2016-10-15 23:02:54 DEBUG juju.agent agent.go:509 read agent config, format "2.0"
2016-10-15 23:02:54 DEBUG juju.tools.lxdclient client.go:199 connecting to LXD remote "remote": "10.10.1.254:8443"
2016-10-15 23:02:54 ERROR cmd supercommand.go:458 new environ: creating LXD client: Get https://10.10.1.254:8443/1.0: Unable to connect to: 10.10.1.254:8443
2016-10-15 23:02:54 DEBUG cmd supercommand.go:459 (error details: [{github.com/juju/juju/cmd/jujud/bootstrap.go:144: new environ} {github.com/juju/juju/provider/lxd/provider.go:32: } {github.com/juju/juju/provider/lxd/environ.go:59: } {github.com/juju/juju/provider/lxd/environ_raw.go:71: creating LXD client} {github.com/juju/juju/provider/lxd/environ_raw.go:107: } {github.com/juju/juju/tools/lxdclient/client.go:124: } {github.com/juju/juju/tools/lxdclient/client.go:241: } {Get https://10.10.1.254:8443/1.0: Unable to connect to: 10.10.1.254:8443}])
[...]

The issue seems to be that the agent running in the LXD container being created uses the gateway's IP (10.10.1.254) instead of the LXD host's (10.10.1.80). This is a clean juju-2 installation.

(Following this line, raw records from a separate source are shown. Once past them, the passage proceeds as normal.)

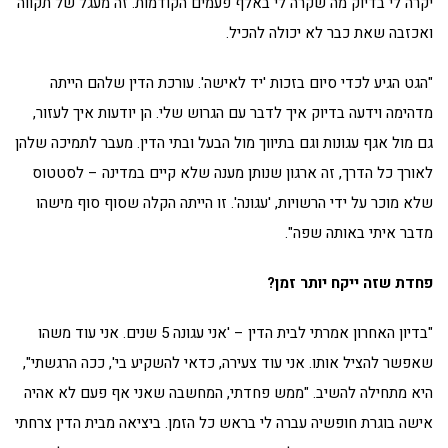
יקרה לי בדיוק מה שקרה לי באלף פעמים הקודמות. זה מעגל של תקווה
ואכזבה שאת כבר לא יכולה להכיל.
"הגט הגיע לכדי סיום בזכות 'יד לאישה'. עורכת הדין שלהם הייתה
מדהימה וידעה בדיוק איך לדבר עם הגרוש שלי. הן יודעות איך לעזור,
גם מול אגף עגונות וגם בתיווך מול הבעל ובתי הדין. מעבר לתמיכה שלהן
לאורך כל הדרך, זה ארגון שנותן מענה שלא קיים במדינה – לסטטוס
שלא מוכר על ידי הרשויות, 'עגונה'. זו הייתה הקלה שסוף סוף מישהו
מדבר איתי באותה שפה".
פחדת שזה ייקח יותר זמן?
"בדיון האחרון אמרתי לבית הדין – 'אני עגונה 5 שנים. אני עוד משהו
שאפשר להציל אותו. אני עוד צעירה, כדאי להשקיע בי', ככה הרגשתי",
היא מתחילה להשיב. "ממש פחדתי, המחשבה שאני אף פעם לא אהיה
אישה בוגרת חופשיה עברה לי בראש כל הזמן. ביציאה מבית הדין צרחתי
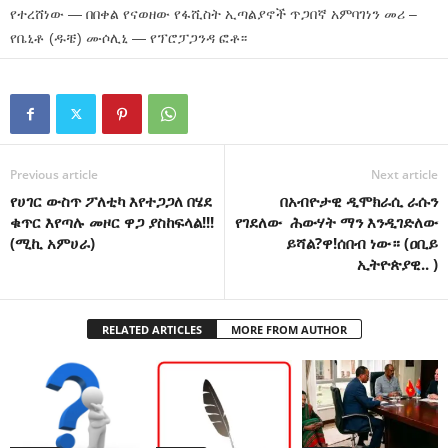
የተረሸነው — በበቀል የናወዘው የፋሺስት ኢጣልያኖች ጥጋበኛ አምባገነን መሪ –
የቤኒቶ (ዱቼ) ሙሶሊኒ — የፕሮፓጋንዳ ፎቶ፡፡
Previous article
Next article
የሀገር ውስጥ ፖለቲካ እየተጋጋለ በሄደ
በአብዮታዊ ዲሞክራሲ ራሱን
ቁጥር እየጣሉ መዞር ዋጋ ያስከፍላል!!!
የገደለው ሕውሃት ማን እንዲገድለው
(ሚኪ አምሀራ)
ይሻል?ዋ!ሰበብ ነው። (ዐቢይ
ኢትዮጵያዊ.. )
RELATED ARTICLES
MORE FROM AUTHOR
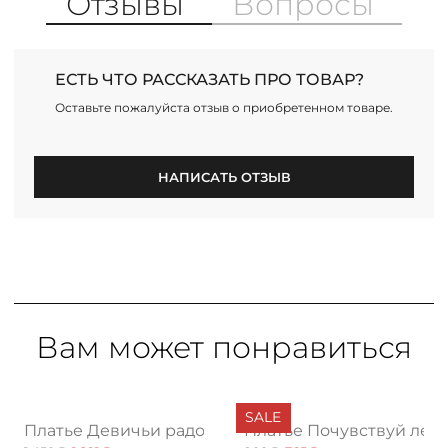
Отзывы
Вопросы
ЕСТЬ ЧТО РАССКАЗАТЬ ПРО ТОВАР?
Оставьте пожалуйста отзыв о приобретенном товаре.
НАПИСАТЬ ОТЗЫВ
Вам может понравиться
SALE
ушение, нью
Платье Девичьи радости, хит
Платье Почувствуй лето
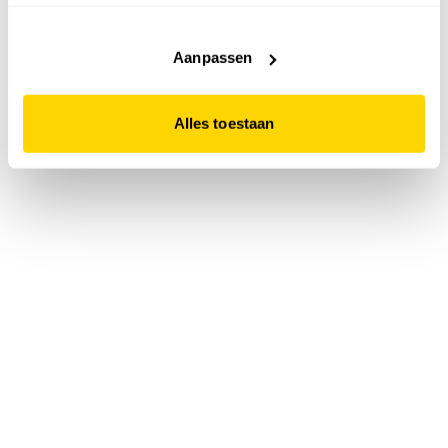
accepteert. Dit doe je door op "Alles toestaan" te klikken.
Liever geen cookies? Hou er dan rekening mee dat de
website niet optimaal functioneert.
Aanpassen
Alles toestaan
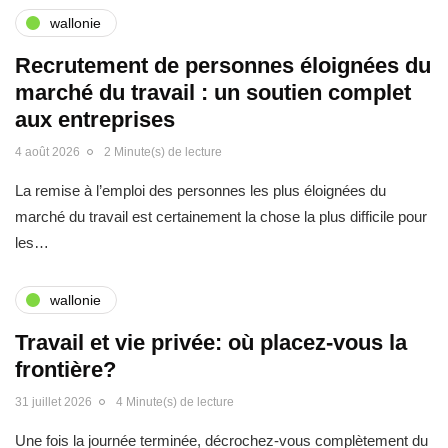
wallonie
Recrutement de personnes éloignées du
marché du travail : un soutien complet
aux entreprises
4 août 2026
2 Minute(s) de lecture
La remise à l’emploi des personnes les plus éloignées du
marché du travail est certainement la chose la plus difficile pour
les…
wallonie
Travail et vie privée: où placez-vous la
frontière?
31 juillet 2026
4 Minute(s) de lecture
Une fois la journée terminée, décrochez-vous complètement du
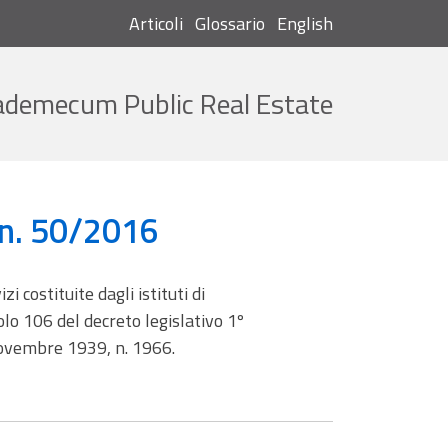
Articoli
Glossario
English
Cerca
ademecum Public Real Estate
. n. 50/2016
zi costituite dagli istituti di
colo 106 del decreto legislativo 1º
 novembre 1939, n. 1966.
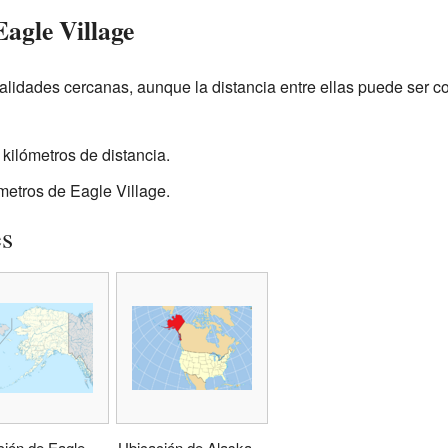
Eagle Village
alidades cercanas, aunque la distancia entre ellas puede ser c
 kilómetros de distancia.
ómetros de Eagle Village.
es
ción de Eagle
Ubicación de Alaska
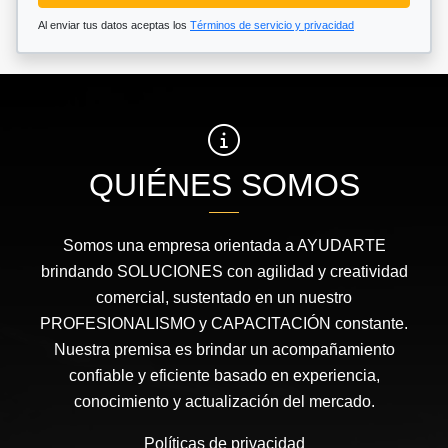
Al enviar tus datos aceptas los
Términos de servicio y privacidad
QUIÉNES SOMOS
Somos una empresa orientada a AYUDARTE
brindando SOLUCIONES con agilidad y creatividad
comercial, sustentado en un nuestro
PROFESIONALISMO y CAPACITACIÓN constante.
Nuestra premisa es brindar un acompañamiento
confiable y eficiente basado en experiencia,
conocimiento y actualización del mercado.
Políticas de privacidad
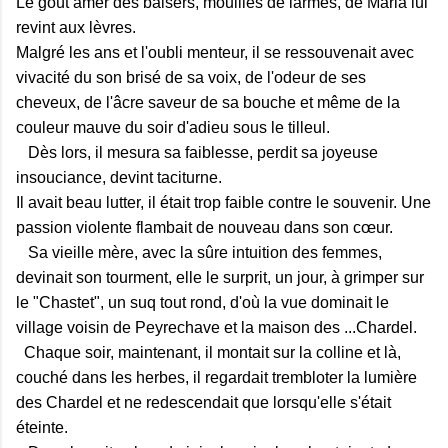
Le goût amer des baisers, mouillés de larmes, de Maria lui
revint aux lèvres.
Malgré les ans et l'oubli menteur, il se ressouvenait avec
vivacité du son brisé de sa voix, de l'odeur de ses
cheveux, de l'âcre saveur de sa bouche et même de la
couleur mauve du soir d'adieu sous le tilleul.
Dès lors, il mesura sa faiblesse, perdit sa joyeuse
insouciance, devint taciturne.
Il avait beau lutter, il était trop faible contre le souvenir. Une
passion violente flambait de nouveau dans son cœur.
Sa vieille mère, avec la sûre intuition des femmes,
devinait son tourment, elle le surprit, un jour, à grimper sur
le "Chastet", un suq tout rond, d'où la vue dominait le
village voisin de Peyrechave et la maison des ...Chardel.
Chaque soir, maintenant, il montait sur la colline et là,
couché dans les herbes, il regardait trembloter la lumière
des Chardel et ne redescendait que lorsqu'elle s'était
éteinte.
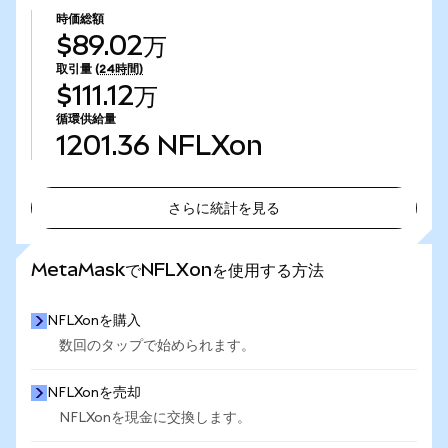
時価総額
$89.02万
取引量
(24時間)
$111.12万
循環供給量
1201.36
NFLXon
さらに統計を見る
さらに統計を見る
MetaMaskでNFLXonを使用する方法
NFLXonを購入
数回のタップで始められます。
NFLXonを売却
NFLXonを現金に交換します。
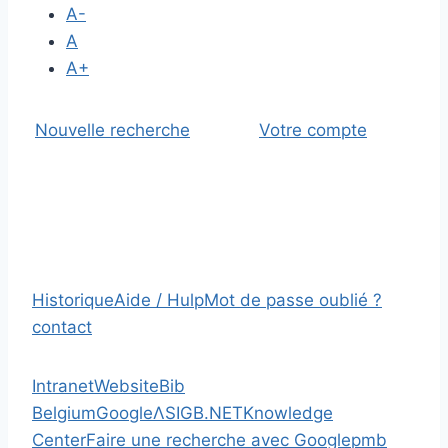
A-
A
A+
Nouvelle recherche
Votre compte
Historique
Aide / Hulp
Mot de passe oublié ?
contact
Intranet
Website
Bib
Belgium
Google
Λ
SIGB.NET
Knowledge
Center
Faire une recherche avec Google
pmb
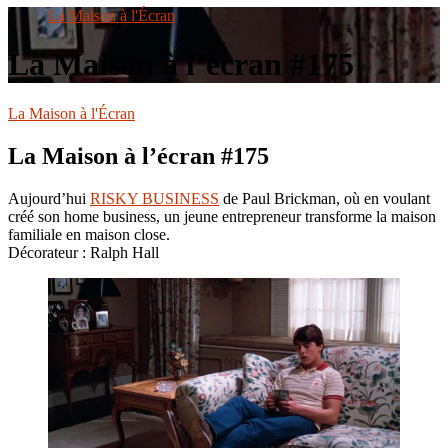
le
La Maison à l'Écran
site
La Maison à l’écran #175
La Maison à l'Écran
La Maison à l’écran #175
Aujourd’hui
RISKY BUSINESS
de Paul Brickman, où en voulant
créé son home business, un jeune entrepreneur transforme la maison
familiale en maison close.
Décorateur : Ralph Hall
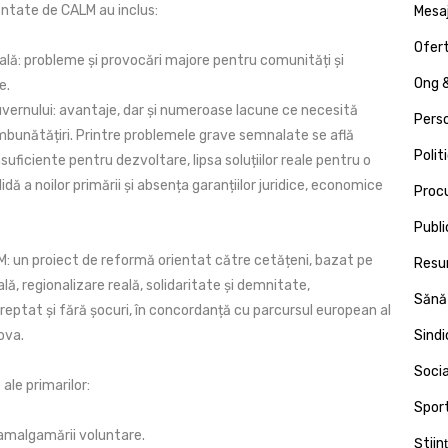
ntate de CALM au inclus:
Mesa
Ofert
ală: probleme și provocări majore pentru comunități și
Ong &
e.
vernului: avantaje, dar și numeroase lacune ce necesită
Pers
îmbunătățiri. Printre problemele grave semnalate se află
Polit
suficiente pentru dezvoltare, lipsa soluțiilor reale pentru o
idă a noilor primării și absența garanțiilor juridice, economice
Proc
Publi
M: un proiect de reformă orientat către cetățeni, bazat pe
Resu
ă, regionalizare reală, solidaritate și demnitate,
Sănă
eptat și fără șocuri, în concordanță cu parcursul european al
dova.
Sind
Socia
ale primarilor:
Spor
amalgamării voluntare.
Ştiin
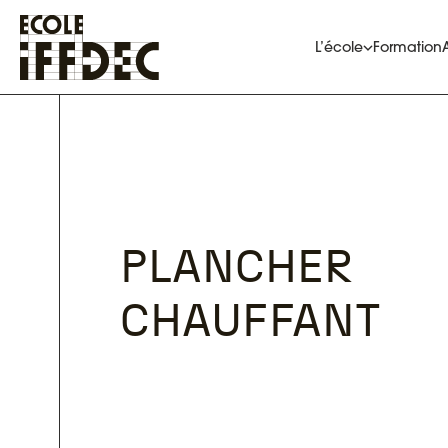
Aller
au
contenu
L’école
Formation
PLANCHER
CHAUFFANT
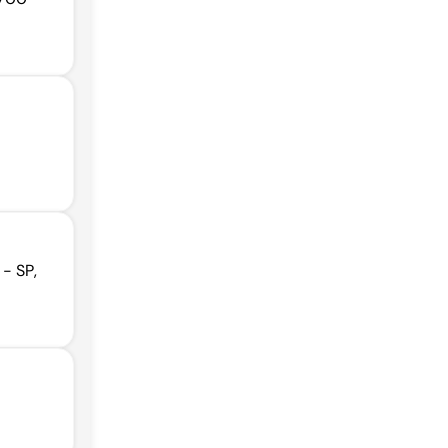
- SP,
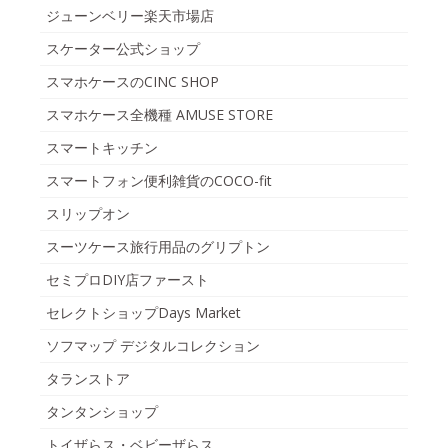
ジューンベリー楽天市場店
スケーター公式ショップ
スマホケースのCINC SHOP
スマホケース全機種 AMUSE STORE
スマートキッチン
スマートフォン便利雑貨のCOCO-fit
スリップオン
スーツケース旅行用品のグリプトン
セミプロDIY店ファースト
セレクトショップDays Market
ソフマップ デジタルコレクション
タランストア
タンタンショップ
トイザらス・ベビーザらス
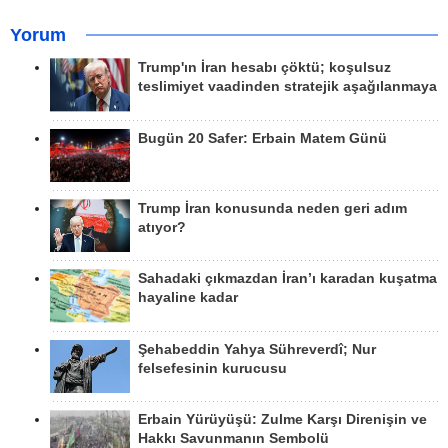
Yorum
Trump'ın İran hesabı çöktü; koşulsuz
teslimiyet vaadinden stratejik aşağılanmaya
Bugün 20 Safer: Erbain Matem Günü
Trump İran konusunda neden geri adım
atıyor?
Sahadaki çıkmazdan İran’ı karadan kuşatma
hayaline kadar
Şehabeddin Yahya Sühreverdî; Nur
felsefesinin kurucusu
Erbain Yürüyüşü: Zulme Karşı Direnişin ve
Hakkı Savunmanın Sembolü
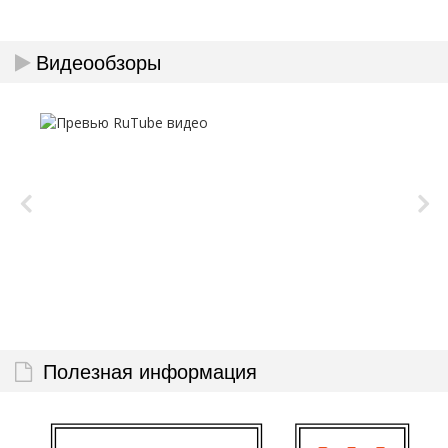
Видеообзоры
Полезная информация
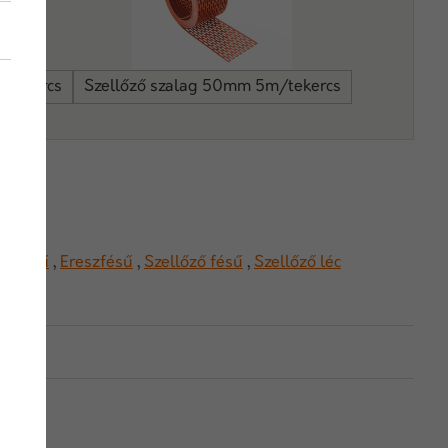
/tekercs
Szellőző szalag 50mm 5m/tekercs
z
,
Fésű
,
Ereszfésű
,
Szellőző fésű
,
Szellőző léc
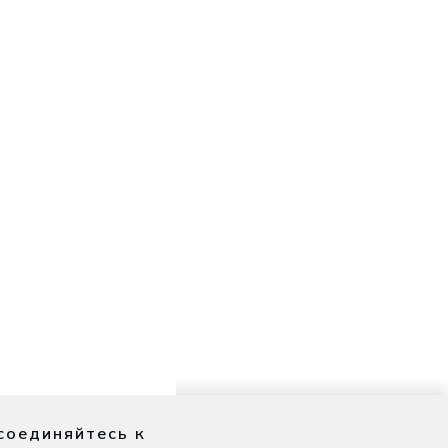
соединяйтесь к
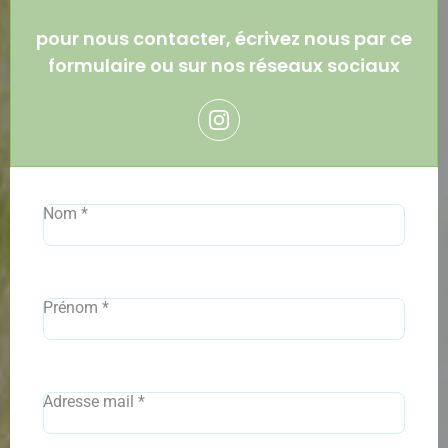
pour nous contacter, écrivez nous par ce
formulaire ou sur nos réseaux sociaux
Nom
*
Prénom
*
Adresse mail
*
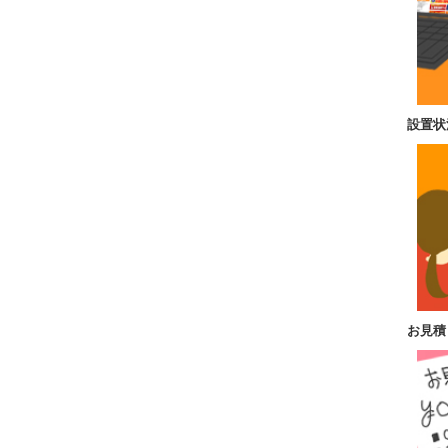
設置状
お見積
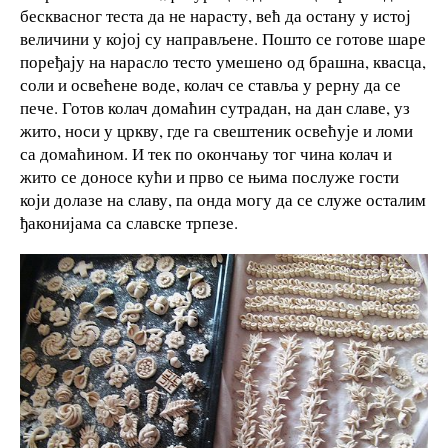
бесквасног теста да не нарасту, већ да остану у истој
величини у којој су направљене. Пошто се готове шаре
поређају на нарасло тесто умешено од брашна, квасца,
соли и освећене воде, колач се ставља у рерну да се
пече. Готов колач домаћин сутрадан, на дан славе, уз
жито, носи у цркву, где га свештеник освећује и ломи
са домаћином. И тек по окончању тог чина колач и
жито се доносе кући и прво се њима послуже гости
који долазе на славу, па онда могу да се служе осталим
ђаконијама са славске трпезе.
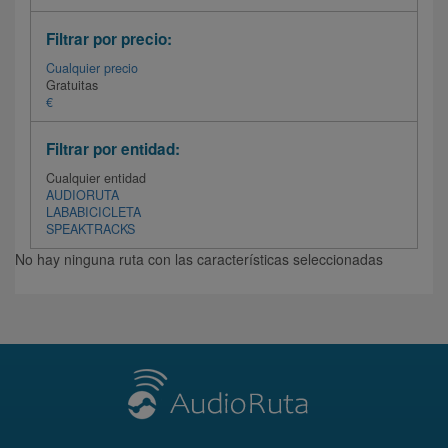
Filtrar por precio:
Cualquier precio
Gratuitas
€
Filtrar por entidad:
Cualquier entidad
AUDIORUTA
LABABICICLETA
SPEAKTRACKS
No hay ninguna ruta con las características seleccionadas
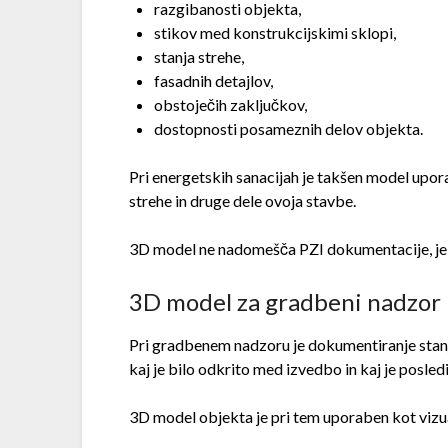
razgibanosti objekta,
stikov med konstrukcijskimi sklopi,
stanja strehe,
fasadnih detajlov,
obstoječih zaključkov,
dostopnosti posameznih delov objekta.
Pri energetskih sanacijah je takšen model upora
strehe in druge dele ovoja stavbe.
3D model ne nadomešča PZI dokumentacije, je 
3D model za gradbeni nadzor 
Pri gradbenem nadzoru je dokumentiranje stanj
kaj je bilo odkrito med izvedbo in kaj je posledi
3D model objekta je pri tem uporaben kot vizu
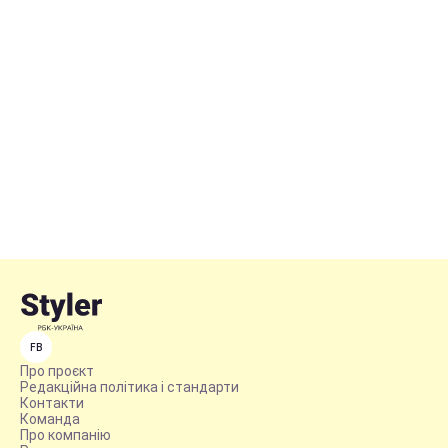
FB
Про проєкт
Редакційна політика і стандарти
Контакти
Команда
Про компанію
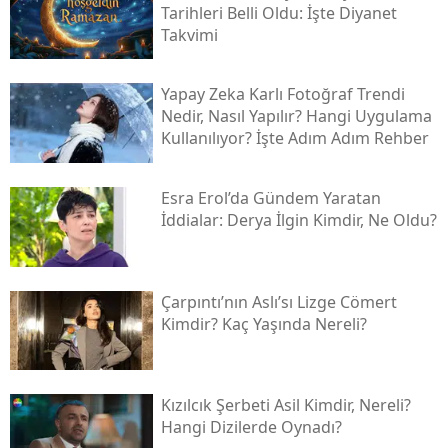
Tarihleri Belli Oldu: İşte Diyanet
Takvimi
Yapay Zeka Karlı Fotoğraf Trendi
Nedir, Nasıl Yapılır? Hangi Uygulama
Kullanılıyor? İşte Adım Adım Rehber
Esra Erol’da Gündem Yaratan
İddialar: Derya İlgin Kimdir, Ne Oldu?
Çarpıntı’nın Aslı’sı Lizge Cömert
Kimdir? Kaç Yaşında Nereli?
Kızılcık Şerbeti Asil Kimdir, Nereli?
Hangi Dizilerde Oynadı?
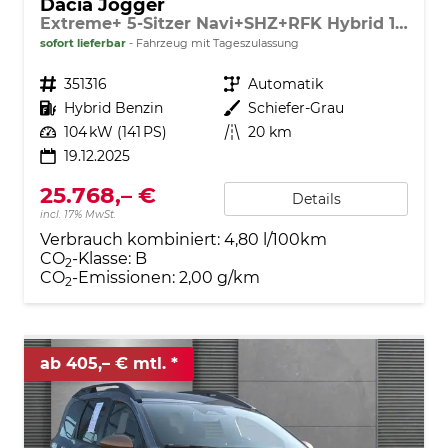
Dacia Jogger
Extreme+ 5-Sitzer Navi+SHZ+RFK Hybrid 140
sofort lieferbar
Fahrzeug mit Tageszulassung
Fahrzeugnr.
351316
Getriebe
Automatik
Kraftstoff
Hybrid Benzin
Außenfarbe
Schiefer-Grau
Leistung
104 kW (141 PS)
Kilometerstand
20 km
19.12.2025
25.768,– €
Details
incl. 17% MwSt.
Verbrauch kombiniert:
4,80 l/100km
CO
-Klasse:
B
2
CO
-Emissionen:
2,00 g/km
2
ab 405,– € mtl.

Connections to outside internet work fine (through the gateway and http/apt proxy). I can isolate the issue to juju with the following little change (at the gateway machine): redirecting the port 8443 back to the LXD host from the gateway (masq/DNAT) allows the bootstrap to proceed and results in a working controller (LXD container) that can install charms. This way, traffic is bounced through the gateway which obviously is wrong. Removing the DNAT rules stops the controller from working after bootstrap.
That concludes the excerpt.